Required action: Each line of the listing that includes the string "coordinates" needs to be located and copied.

The data:
◇ ◇ ◇ ◇ ◇ ◇ ◇
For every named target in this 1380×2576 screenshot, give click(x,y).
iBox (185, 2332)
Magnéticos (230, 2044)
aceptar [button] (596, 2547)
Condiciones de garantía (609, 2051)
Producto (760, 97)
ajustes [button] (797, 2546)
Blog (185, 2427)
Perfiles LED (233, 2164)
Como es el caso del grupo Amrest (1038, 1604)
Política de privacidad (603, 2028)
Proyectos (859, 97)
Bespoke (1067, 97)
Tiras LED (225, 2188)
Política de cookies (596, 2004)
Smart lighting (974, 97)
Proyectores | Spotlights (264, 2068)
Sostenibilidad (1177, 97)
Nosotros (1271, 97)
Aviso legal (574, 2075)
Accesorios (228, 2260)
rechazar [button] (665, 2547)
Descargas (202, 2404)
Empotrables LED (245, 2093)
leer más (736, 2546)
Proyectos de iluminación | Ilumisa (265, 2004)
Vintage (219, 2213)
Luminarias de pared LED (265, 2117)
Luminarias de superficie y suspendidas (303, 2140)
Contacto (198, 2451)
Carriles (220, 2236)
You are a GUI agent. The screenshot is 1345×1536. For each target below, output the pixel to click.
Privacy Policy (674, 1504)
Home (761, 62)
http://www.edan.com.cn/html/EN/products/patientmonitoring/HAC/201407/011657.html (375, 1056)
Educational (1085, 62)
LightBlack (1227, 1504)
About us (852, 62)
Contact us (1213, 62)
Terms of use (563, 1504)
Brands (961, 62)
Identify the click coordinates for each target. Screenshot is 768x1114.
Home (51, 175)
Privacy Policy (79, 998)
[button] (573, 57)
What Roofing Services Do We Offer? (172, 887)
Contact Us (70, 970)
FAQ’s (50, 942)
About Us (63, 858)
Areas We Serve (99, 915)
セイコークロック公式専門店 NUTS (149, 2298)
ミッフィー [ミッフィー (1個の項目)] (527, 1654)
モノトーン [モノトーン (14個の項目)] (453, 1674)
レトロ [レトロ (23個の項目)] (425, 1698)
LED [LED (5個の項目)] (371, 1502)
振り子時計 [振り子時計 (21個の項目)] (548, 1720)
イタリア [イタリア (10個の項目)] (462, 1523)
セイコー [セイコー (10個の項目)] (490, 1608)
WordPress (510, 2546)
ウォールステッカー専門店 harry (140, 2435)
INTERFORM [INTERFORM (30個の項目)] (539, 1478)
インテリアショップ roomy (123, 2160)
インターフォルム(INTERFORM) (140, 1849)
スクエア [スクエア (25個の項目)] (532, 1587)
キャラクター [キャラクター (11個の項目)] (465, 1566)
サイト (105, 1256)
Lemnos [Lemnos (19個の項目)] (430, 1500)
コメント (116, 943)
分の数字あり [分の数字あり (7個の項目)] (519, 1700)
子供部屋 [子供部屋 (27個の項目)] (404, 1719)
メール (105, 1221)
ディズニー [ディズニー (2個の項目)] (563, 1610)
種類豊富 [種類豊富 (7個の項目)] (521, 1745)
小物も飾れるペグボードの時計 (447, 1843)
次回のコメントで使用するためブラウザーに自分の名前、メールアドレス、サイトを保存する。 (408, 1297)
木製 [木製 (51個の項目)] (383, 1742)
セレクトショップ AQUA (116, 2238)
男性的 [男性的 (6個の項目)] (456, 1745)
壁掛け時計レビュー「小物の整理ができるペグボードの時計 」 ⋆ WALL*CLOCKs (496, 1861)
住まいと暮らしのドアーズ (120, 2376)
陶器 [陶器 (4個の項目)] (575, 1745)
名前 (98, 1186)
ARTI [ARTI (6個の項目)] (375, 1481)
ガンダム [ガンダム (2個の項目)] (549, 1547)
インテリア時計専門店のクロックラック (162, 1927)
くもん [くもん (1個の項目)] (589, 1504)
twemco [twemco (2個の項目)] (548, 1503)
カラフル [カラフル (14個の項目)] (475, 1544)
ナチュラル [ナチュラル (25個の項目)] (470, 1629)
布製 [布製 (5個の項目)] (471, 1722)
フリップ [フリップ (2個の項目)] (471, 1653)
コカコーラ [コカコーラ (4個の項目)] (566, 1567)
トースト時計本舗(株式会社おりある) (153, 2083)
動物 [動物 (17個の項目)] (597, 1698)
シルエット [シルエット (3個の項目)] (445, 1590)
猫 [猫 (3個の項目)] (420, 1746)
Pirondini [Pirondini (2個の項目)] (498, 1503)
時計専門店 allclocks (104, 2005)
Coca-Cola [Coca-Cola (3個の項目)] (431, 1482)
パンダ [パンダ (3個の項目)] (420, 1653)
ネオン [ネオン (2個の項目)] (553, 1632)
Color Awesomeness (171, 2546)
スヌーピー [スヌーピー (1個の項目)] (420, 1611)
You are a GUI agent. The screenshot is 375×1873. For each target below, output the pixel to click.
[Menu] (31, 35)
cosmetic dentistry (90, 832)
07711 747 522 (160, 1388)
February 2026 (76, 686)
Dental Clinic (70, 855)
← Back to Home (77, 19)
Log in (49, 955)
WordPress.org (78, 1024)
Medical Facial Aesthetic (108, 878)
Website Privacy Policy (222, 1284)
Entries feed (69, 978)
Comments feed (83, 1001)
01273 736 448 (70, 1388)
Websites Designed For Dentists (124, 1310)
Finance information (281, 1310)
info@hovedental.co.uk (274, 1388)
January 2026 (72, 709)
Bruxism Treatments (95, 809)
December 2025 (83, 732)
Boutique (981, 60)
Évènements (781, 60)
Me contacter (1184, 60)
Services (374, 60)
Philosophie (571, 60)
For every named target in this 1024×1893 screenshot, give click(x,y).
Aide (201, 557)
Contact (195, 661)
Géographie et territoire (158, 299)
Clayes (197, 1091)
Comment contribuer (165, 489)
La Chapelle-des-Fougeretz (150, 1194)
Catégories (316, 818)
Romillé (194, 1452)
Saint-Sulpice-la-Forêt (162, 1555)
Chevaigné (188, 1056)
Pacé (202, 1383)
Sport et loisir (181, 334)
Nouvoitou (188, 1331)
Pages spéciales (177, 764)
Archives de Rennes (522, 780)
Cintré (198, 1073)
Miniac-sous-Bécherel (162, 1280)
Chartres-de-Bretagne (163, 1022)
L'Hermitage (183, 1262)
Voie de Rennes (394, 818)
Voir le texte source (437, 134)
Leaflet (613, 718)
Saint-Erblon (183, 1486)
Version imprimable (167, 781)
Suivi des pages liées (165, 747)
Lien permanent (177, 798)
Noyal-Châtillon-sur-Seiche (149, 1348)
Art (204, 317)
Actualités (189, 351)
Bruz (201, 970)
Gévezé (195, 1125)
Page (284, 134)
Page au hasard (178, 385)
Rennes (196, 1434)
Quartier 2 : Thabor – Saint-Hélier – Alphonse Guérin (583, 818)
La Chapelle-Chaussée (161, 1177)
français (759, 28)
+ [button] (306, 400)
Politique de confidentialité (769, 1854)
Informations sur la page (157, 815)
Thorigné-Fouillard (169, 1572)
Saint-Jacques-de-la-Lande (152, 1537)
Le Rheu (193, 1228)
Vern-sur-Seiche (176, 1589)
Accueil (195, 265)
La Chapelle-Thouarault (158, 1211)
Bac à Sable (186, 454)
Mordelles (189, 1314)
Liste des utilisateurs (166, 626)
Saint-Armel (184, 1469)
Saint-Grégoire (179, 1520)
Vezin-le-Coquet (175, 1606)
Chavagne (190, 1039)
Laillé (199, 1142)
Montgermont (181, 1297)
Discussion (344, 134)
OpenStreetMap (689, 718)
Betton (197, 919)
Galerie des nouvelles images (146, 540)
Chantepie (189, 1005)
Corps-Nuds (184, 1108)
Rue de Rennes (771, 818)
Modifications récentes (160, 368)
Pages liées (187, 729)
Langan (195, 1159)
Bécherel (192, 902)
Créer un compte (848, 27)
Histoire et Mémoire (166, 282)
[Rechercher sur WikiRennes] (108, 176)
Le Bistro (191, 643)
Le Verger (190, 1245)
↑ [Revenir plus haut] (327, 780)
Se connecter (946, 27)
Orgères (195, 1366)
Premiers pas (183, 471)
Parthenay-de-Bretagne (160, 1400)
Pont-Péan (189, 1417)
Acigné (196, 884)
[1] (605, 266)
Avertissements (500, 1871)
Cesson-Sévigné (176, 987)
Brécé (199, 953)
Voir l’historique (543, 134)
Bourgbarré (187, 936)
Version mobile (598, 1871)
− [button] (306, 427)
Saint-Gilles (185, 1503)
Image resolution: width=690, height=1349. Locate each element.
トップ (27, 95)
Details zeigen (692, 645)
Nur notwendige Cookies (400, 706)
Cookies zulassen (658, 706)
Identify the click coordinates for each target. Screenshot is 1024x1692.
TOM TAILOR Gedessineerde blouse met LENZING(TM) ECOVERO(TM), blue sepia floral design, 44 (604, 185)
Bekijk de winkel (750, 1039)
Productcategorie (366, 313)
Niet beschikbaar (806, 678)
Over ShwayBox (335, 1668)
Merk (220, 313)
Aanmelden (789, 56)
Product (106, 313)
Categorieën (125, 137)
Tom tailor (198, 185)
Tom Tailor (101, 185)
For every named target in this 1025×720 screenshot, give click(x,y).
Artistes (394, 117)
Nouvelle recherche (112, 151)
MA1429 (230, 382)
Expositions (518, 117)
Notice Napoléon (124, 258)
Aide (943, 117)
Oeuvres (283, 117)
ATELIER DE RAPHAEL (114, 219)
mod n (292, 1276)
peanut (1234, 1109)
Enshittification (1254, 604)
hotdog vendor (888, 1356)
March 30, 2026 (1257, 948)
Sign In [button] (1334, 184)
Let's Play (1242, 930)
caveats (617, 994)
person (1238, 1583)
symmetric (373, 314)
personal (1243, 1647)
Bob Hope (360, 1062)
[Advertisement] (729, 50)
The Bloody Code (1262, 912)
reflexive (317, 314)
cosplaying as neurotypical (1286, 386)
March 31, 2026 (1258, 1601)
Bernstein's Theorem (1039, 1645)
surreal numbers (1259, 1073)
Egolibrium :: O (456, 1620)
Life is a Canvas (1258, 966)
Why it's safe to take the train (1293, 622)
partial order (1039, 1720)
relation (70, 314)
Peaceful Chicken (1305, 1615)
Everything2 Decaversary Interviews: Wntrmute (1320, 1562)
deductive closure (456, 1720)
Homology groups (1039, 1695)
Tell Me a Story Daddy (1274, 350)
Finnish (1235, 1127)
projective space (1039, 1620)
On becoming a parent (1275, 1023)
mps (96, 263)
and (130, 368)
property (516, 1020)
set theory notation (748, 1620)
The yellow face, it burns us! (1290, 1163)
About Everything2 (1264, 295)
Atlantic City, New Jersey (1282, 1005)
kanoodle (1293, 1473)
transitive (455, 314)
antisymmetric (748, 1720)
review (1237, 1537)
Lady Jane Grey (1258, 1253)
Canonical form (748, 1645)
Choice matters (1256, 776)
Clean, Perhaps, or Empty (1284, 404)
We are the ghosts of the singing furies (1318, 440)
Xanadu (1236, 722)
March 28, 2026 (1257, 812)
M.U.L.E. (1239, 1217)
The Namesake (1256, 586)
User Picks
◇ ◇ ◇ ◇ ◇ ◇ ◇
Task output:
Identify the click coordinates for each target. Screenshot is 768x1114.
Identify the click coordinates for each target. Screenshot is 1024x1692.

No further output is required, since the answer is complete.